Справиться с природой человека невозможно. Можно только смягчить.

Оказалось, от демократии тоже одеколоном не пахнет. Ничего в природе человека не изменилось, просто повернулось другими сторонами. Зверь в человеке мелкий стал, войны стали мелкими, подлость мелкая... Донос никто не пишет, а если и пишет, то его никто не читает.

— Лев Александрович, чего никогда не читаете?

— Я не читаю детективов, не читаю развлекаловку. Редко смотрю телевизор. Если я только улавливаю, что меня начинают весело развлекать, я его выключаю. Мне и без них весело. Мне некогда развлекаться. Я не читаю Маринину, не смотрю сериалов.

Научную фантастику тоже не читаю. Идейка там, смотришь, есть, но обращено это все такой массой... Я даже Стругацких не все читал, а их вообще-то надо знать. Это большая литература. Но сам этот жанр угадки... Тот же Ефремов... Это не мое.

— На каком месте, на ваш взгляд, сейчас русская литература в общем, в мировом литературном процессе?

— На загадочном. Серьезная литература и та традиция, с которой она связана, потеряла почву. Читатель отхлынул. Читатель занят другим. На место этой литературы двинулось массовое чтиво. Это тоже как бы надо, потому что человек должен научиться ориентироваться в этой новой культуре. Человек прочитает Маринину хотя бы для того, чтобы знать, как его будут через два дня убивать. Она добросовестно все это излагает. Но то, в чем я вырос, уходит из-под ног.

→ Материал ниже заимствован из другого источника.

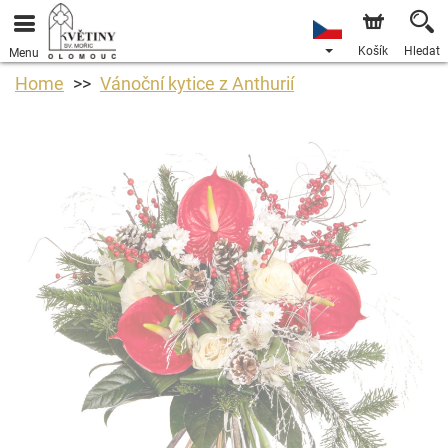
Košík
Hledat
Menu
Home
Vánoční kytice z Anthurií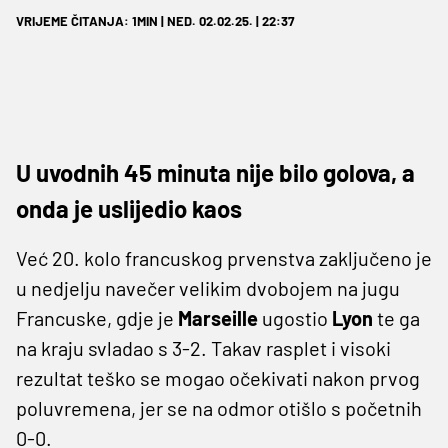
VRIJEME ČITANJA: 1MIN | NED. 02.02.25. | 22:37
U uvodnih 45 minuta nije bilo golova, a
onda je uslijedio kaos
Već 20. kolo francuskog prvenstva zaključeno je
u nedjelju navečer velikim dvobojem na jugu
Francuske, gdje je
Marseille
ugostio
Lyon
te ga
na kraju svladao s 3-2. Takav rasplet i visoki
rezultat teško se mogao očekivati nakon prvog
poluvremena, jer se na odmor otišlo s početnih
0-0.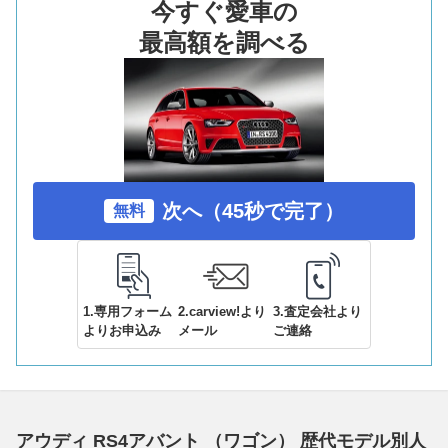
今すぐ愛車の
最高額を調べる
次へ（45秒で完了）
無料
1.専用フォーム
2.carview!より
3.査定会社より
よりお申込み
メール
ご連絡
アウディ RS4アバント （ワゴン） 歴代モデル別人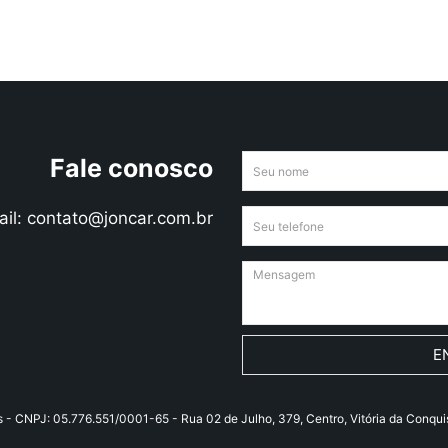
Fale conosco
ail: contato@joncar.com.br
E
s - CNPJ: 05.776.551/0001-65 - Rua 02 de Julho, 379, Centro, Vitória da Conqu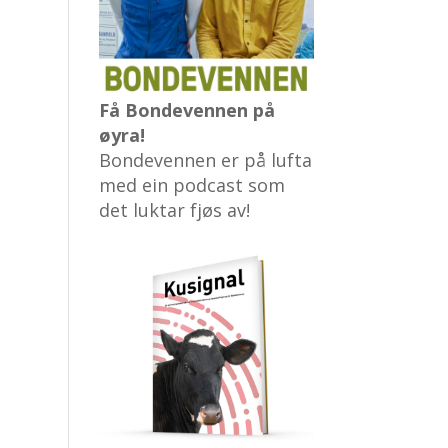
Få Bondevennen på
øyra!
Bondevennen er på lufta
med ein podcast som
det luktar fjøs av!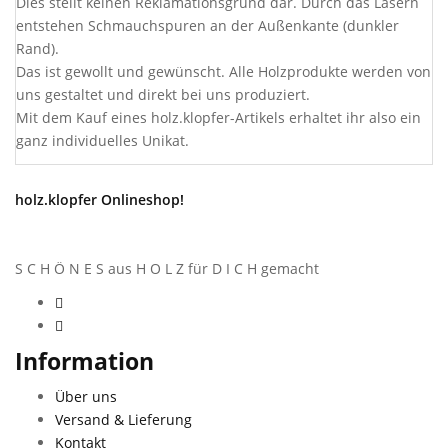
Dies stellt keinen Reklamationsgrund dar. Durch das Lasern
entstehen Schmauchspuren an der Außenkante (dunkler
Rand).
Das ist gewollt und gewünscht. Alle Holzprodukte werden von
uns gestaltet und direkt bei uns produziert.
Mit dem Kauf eines holz.klopfer-Artikels erhaltet ihr also ein
ganz individuelles Unikat.
holz.klopfer Onlineshop!
S C H Ö N E S aus H O L Z für D I C H gemacht
Information
Über uns
Versand & Lieferung
Kontakt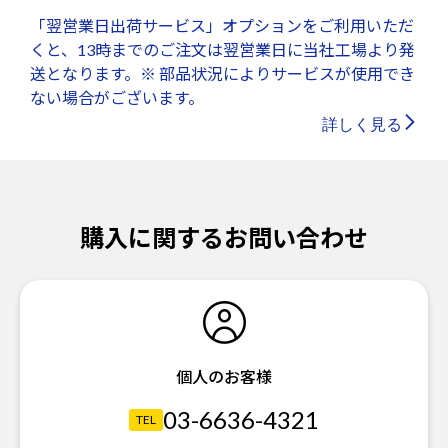
「翌営業日出荷サービス」オプションをご利用いただ
くと、13時までのご注文は翌営業日に当社工場より発
送となります。※ 部品状況によりサービスが使用でき
ない場合がございます。
詳しく見る
購入に関するお問い合わせ
個人のお客様
03-6636-4321
TEL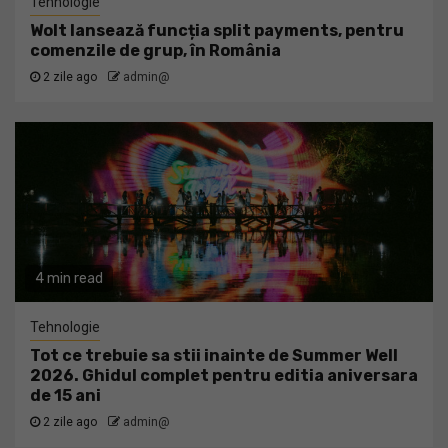
Tehnologie
Wolt lansează funcția split payments, pentru
comenzile de grup, în România
2 zile ago
admin@
4 min read
Tehnologie
Tot ce trebuie sa stii inainte de Summer Well
2026. Ghidul complet pentru editia aniversara
de 15 ani
2 zile ago
admin@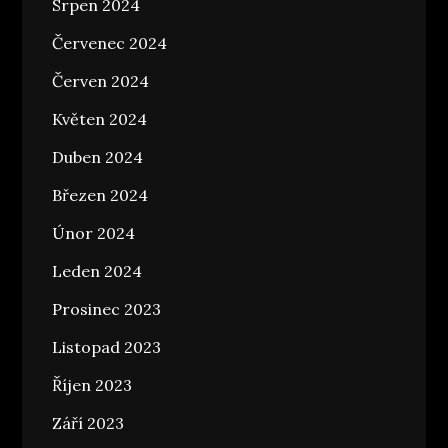
Srpen 2024
Červenec 2024
Červen 2024
Květen 2024
Duben 2024
Březen 2024
Únor 2024
Leden 2024
Prosinec 2023
Listopad 2023
Říjen 2023
Září 2023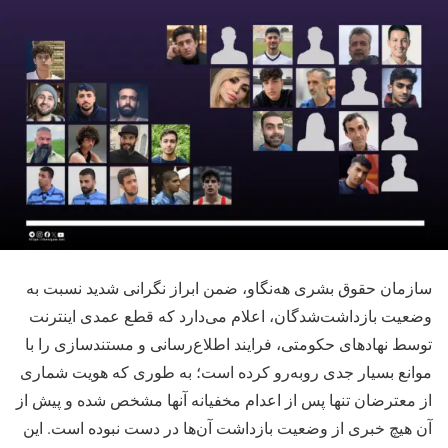
سازمان حقوق بشری هه‌نگاو، ضمن ابراز نگرانی شدید نسبت به
وضعیت بازداشت‌شدگان، اعلام می‌دارد که قطع عمدی اینترنت
توسط نهادهای حکومتی، فرایند اطلاع‌رسانی و مستندسازی را با
موانع بسیار جدی روبه‌رو کرده است؛ به طوری که هویت شماری
از معترضان تنها پس از اعدام مخفیانه آنها مشخص شده و پیش از
آن هیچ خبری از وضعیت بازداشت آن‌ها در دست نبوده است. این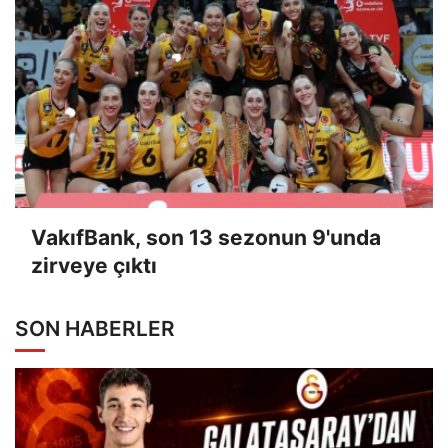
VakıfBank, son 13 sezonun 9'unda
zirveye çıktı
SON HABERLER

— Западная литература нас опережает?

— Нет. Там тоже мало читают. Там смотрят телевизор, там важен имидж. Если там что-то пишут серьезное, то это изучают в университетах, это для яйцеголовых, для узкого круга людей. Они и нашу литературу изучают так же. Берут Пригова, Жданова, Парщикова... И изучают это, как чисто головное умозрение.

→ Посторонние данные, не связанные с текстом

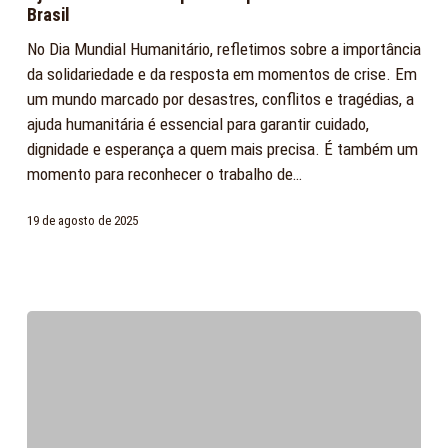
e
Brasil
especializada
No Dia Mundial Humanitário, refletimos sobre a importância
em
da solidariedade e da resposta em momentos de crise. Em
todo
um mundo marcado por desastres, conflitos e tragédias, a
o
ajuda humanitária é essencial para garantir cuidado,
Brasil
dignidade e esperança a quem mais precisa. É também um
momento para reconhecer o trabalho de…
19 de agosto de 2025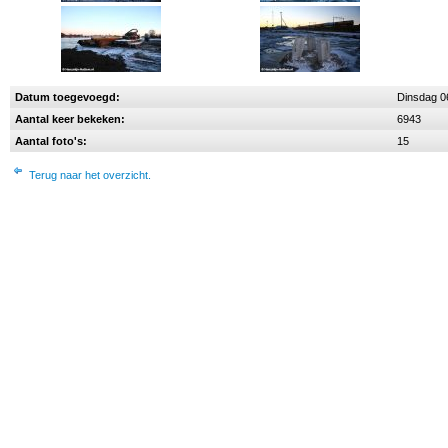
Datum toegevoegd:
Dinsdag 0
Aantal keer bekeken:
6943
Aantal foto's:
15
Terug naar het overzicht.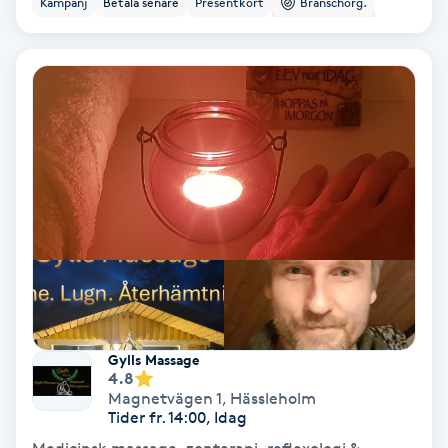
Kampanj
Betala senare
Presentkort
Branschorg.
Ansiktsbehandling djuprengörande
B
Babylights
Balayage
Bambumassage
Barber
Barnklippning
Gylls Massage
4.8
BIAB
Magnetvägen 1
,
Hässleholm
Tider fr. 14:00, Idag
Blowout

— А если взять лучшее в американской литературе, лучшее в английской, лучшее в немецкой и лучшее в русской, то на каком мы месте?

— В XIX веке были на первом. Если вы назовете высшие точки истории мирового искусства, то это будут Античность, Возрождение и русская литература XIX века. Бог даст, вернемся и мы на круги своя.